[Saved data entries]
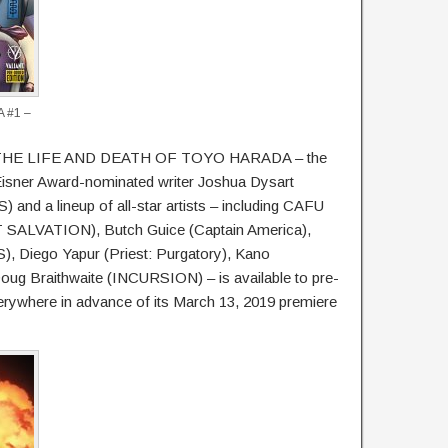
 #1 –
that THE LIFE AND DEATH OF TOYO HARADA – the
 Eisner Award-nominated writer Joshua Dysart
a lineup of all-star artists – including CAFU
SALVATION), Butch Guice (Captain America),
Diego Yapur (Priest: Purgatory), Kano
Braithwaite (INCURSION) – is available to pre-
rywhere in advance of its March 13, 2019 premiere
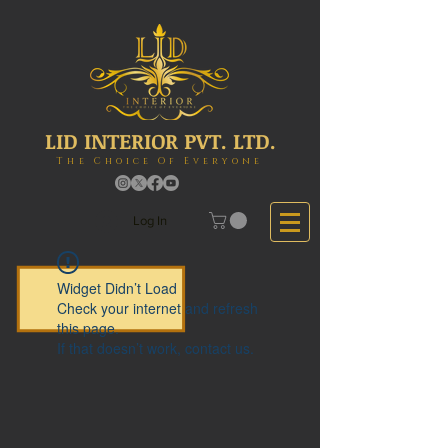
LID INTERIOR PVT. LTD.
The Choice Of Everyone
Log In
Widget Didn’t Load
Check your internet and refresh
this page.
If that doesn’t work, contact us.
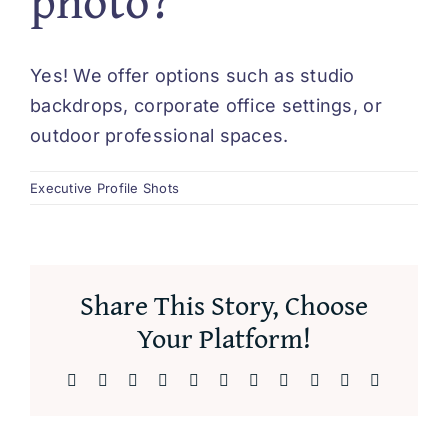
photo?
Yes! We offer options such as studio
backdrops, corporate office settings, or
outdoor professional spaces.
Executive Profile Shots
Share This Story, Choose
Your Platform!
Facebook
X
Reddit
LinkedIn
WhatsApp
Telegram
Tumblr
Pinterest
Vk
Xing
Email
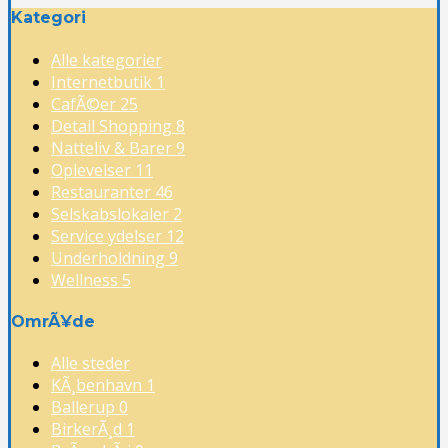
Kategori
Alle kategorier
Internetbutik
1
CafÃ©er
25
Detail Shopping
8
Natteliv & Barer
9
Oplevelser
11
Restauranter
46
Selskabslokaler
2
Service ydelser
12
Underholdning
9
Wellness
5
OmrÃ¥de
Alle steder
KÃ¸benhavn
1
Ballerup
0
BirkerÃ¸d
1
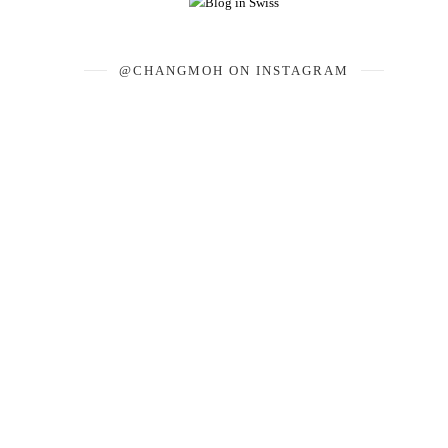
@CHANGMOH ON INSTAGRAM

==

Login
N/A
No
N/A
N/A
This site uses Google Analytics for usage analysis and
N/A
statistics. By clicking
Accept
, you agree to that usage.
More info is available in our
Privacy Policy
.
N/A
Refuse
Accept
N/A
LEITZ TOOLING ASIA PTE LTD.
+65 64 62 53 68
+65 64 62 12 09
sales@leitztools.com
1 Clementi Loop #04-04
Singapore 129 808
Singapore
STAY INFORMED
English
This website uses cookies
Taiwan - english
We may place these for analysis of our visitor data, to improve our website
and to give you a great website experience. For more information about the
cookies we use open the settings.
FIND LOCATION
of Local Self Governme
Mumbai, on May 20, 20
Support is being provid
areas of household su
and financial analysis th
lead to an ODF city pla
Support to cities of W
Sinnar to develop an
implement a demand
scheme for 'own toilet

# [WHAT TO DO]
Go through the data above line by line, count those that contain the string "analysis", and reply with the count only.

# [WRITTEN SOLUTION]
3